Usos Figurados. As regiões ermas ao L e ao SE da Palestina eram também fonte de fortíssimos ventos quentes, agora chamados de sirocos, palavra derivada da árabe (sharquiyyeh) para “vento oriental”. Estes ventos procedentes do deserto têm um enorme efeito ressecante, absorvendo toda a umidade no ar e não raro carregando consigo uma fina poeira amarelada. (Je 4:11) Os sirocos ocorrem principalmente na primavera e no outono, e os da primavera podem ser bem destrutivos para a vegetação e as plantações. (Ez 17:10) Falando de Efraim, como a tribo que representava o apóstata reino setentrional de Israel, Jeová predisse que, mesmo que Efraim “mostre ser frutífero, virá um vento oriental . . . Sobe do ermo e secará sua fonte e drenará o seu manancial. Este rapinará o tesouro de todos os objetos desejáveis”. Este devastador vento oriental, procedente do ermo, simbolizava o ataque que Israel sofreria da Assíria desde o L, saqueando os israelitas e levando-os cativos. — Os 13:12-16.
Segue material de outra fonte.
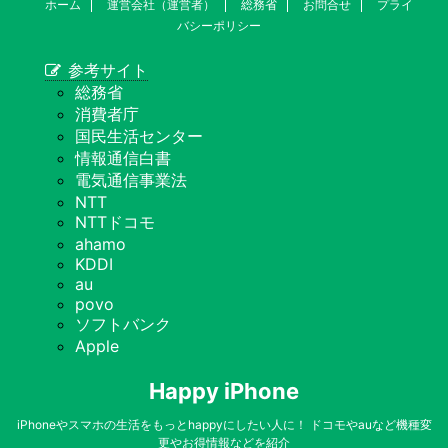
ホーム
運営会社（運営者）
総務省
お問合せ
プライ
バシーポリシー
参考サイト
総務省
消費者庁
国民生活センター
情報通信白書
電気通信事業法
NTT
NTTドコモ
ahamo
KDDI
au
povo
ソフトバンク
Apple
Happy iPhone
iPhoneやスマホの生活をもっとhappyにしたい人に！ ドコモやauなど機種変
更やお得情報などを紹介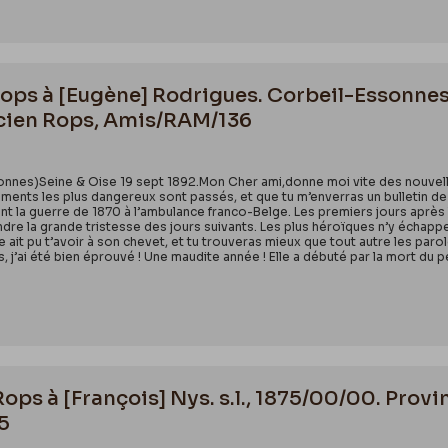
 Rops à [Eugène] Rodrigues. Corbeil-Essonnes
cien Rops, Amis/RAM/136
onnes)Seine & Oise 19 sept 1892.Mon Cher ami,donne moi vite des nouvelle
oments les plus dangereux sont passés, et que tu m’enverras un bulletin de 
t la guerre de 1870 à l’ambulance franco-Belge. Les premiers jours aprè
indre la grande tristesse des jours suivants. Les plus héroïques n’y échappent
ait pu t’avoir à son chevet, et tu trouveras mieux que tout autre les paroles
 j’ai été bien éprouvé ! Une maudite année ! Elle a débuté par la mort du p
Rops à [François] Nys. s.l., 1875/00/00. Pro
5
As próprias regiões ermas, caracteristicamente pouco habitadas, e evidenciando falta de atenção e cultivo por parte dos homens, frequentemente eram usadas para retratar os resultados destrutivos duma invasão inimiga. Por causa da infidelidade de Judá, os exércitos de Babilônia fariam das suas ‘cidades santas um ermo, de Sião um mero ermo, de Jerusalém, um baldio desolado’ (Is 64:10), seus pomares e seus campos cultivados todos assumindo aspecto de ermo. (Je 4:26; 9:10-12) Seus governantes principescos, que haviam sido iguais a majestosos cedros duma floresta, seriam cortados. (Je 22:6, 7; compare isso com Ez 17:1-4, 12, 13.) Por outro lado, em retribuição pelo seu ódio e sua oposição ao arranjo do reino de Deus, as nações inimigas, tais como Babilônia, Egito, Edom e outras, passariam por algo similar. Especialmente Babilônia foi destacada para se tornar “um ermo árido e uma planície desértica”, desabitada, esquecida na sua desolação. — Je 50:12-16; Jl 3:19; Sof 2:9, 10.
Em contraste, a restauração de Judá, após o exílio de 70 anos, seria como converter uma região erma num jardim edênico, com pomares frutíferos e campos produtivos, regados por correntes e rios, e com juncos, árvores frondosas e flores desabrochadas, o que faria a terra parecer alegrar-se. — Is 35:1, 2; 51:3.
Pessoas. Referências similares a pessoas mostram que tais profecias se aplicam primariamente em sentido espiritual, em vez de literal. Assim, aquele que confia antes em homens do que em Jeová é comparado a uma árvore solitária numa planície desértica, sem esperança de ver o bem. Mas aquele que confia em Jeová é como uma “árvore plantada junto às águas”, frutífera, luxuriante e segura. (Je 17:5-8) Estes contrastes fornecem também a base para um quadro mental do que constitui uma região erma.
“Ermo do mar.” O “ermo [midh·bár] do mar”, em Isaías 21:1, tem sido entendido por alguns comentadores como uma expressão que se refere à parte meridional da antiga Babilônia. Quando os rios Eufrates e Tigre anualmente transbordavam suas margens, esta região se tornava como que um ‘mar ermo’.
Em Revelação. No livro de Revelação, o ermo é usado em sentido duplo: para representar solidão e refúgio contra atacantes, no caso da mulher simbólica que dá à luz o filho varão régio (Re 12:6, 14), e para representar o lar de feras, no caso da simbólica mulher “Babilônia, a Grande”, que monta a fera de sete cabeças. — Re 17:3-6, 12-14.